**What you will do:**
I'd like every entry returned exactly as it is, with the images left out.

**Data under study:**
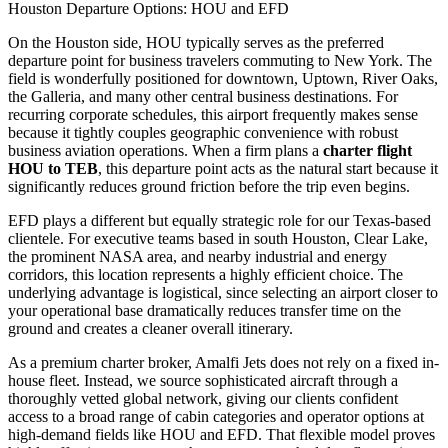
Houston Departure Options: HOU and EFD
On the Houston side, HOU typically serves as the preferred
departure point for business travelers commuting to New York. The
field is wonderfully positioned for downtown, Uptown, River Oaks,
the Galleria, and many other central business destinations. For
recurring corporate schedules, this airport frequently makes sense
because it tightly couples geographic convenience with robust
business aviation operations. When a firm plans a
charter flight
HOU to TEB
, this departure point acts as the natural start because it
significantly reduces ground friction before the trip even begins.
EFD plays a different but equally strategic role for our Texas-based
clientele. For executive teams based in south Houston, Clear Lake,
the prominent NASA area, and nearby industrial and energy
corridors, this location represents a highly efficient choice. The
underlying advantage is logistical, since selecting an airport closer to
your operational base dramatically reduces transfer time on the
ground and creates a cleaner overall itinerary.
As a premium charter broker, Amalfi Jets does not rely on a fixed in-
house fleet. Instead, we source sophisticated aircraft through a
thoroughly vetted global network, giving our clients confident
access to a broad range of cabin categories and operator options at
high-demand fields like HOU and EFD. That flexible model proves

**Problem solution:**
Houston Departure Options: HOU and EFD
On the Houston side, HOU typically serves as the preferred
departure point for business travelers commuting to New York. The
field is wonderfully positioned for downtown, Uptown, River Oaks,
the Galleria, and many other central business destinations. For
recurring corporate schedules, this airport frequently makes sense
because it tightly couples geographic convenience with robust
business aviation operations. When a firm plans a
charter flight
HOU to TEB
, this departure point acts as the natural start because it
significantly reduces ground friction before the trip even begins.
EFD plays a different but equally strategic role for our Texas-based
clientele. For executive teams based in south Houston, Clear Lake,
the prominent NASA area, and nearby industrial and energy
corridors, this location represents a highly efficient choice. The
underlying advantage is logistical, since selecting an airport closer to
your operational base dramatically reduces transfer time on the
ground and creates a cleaner overall itinerary.
As a premium charter broker, Amalfi Jets does not rely on a fixed in-
house fleet. Instead, we source sophisticated aircraft through a
thoroughly vetted global network, giving our clients confident
access to a broad range of cabin categories and operator options at
high-demand fields like HOU and EFD. That flexible model proves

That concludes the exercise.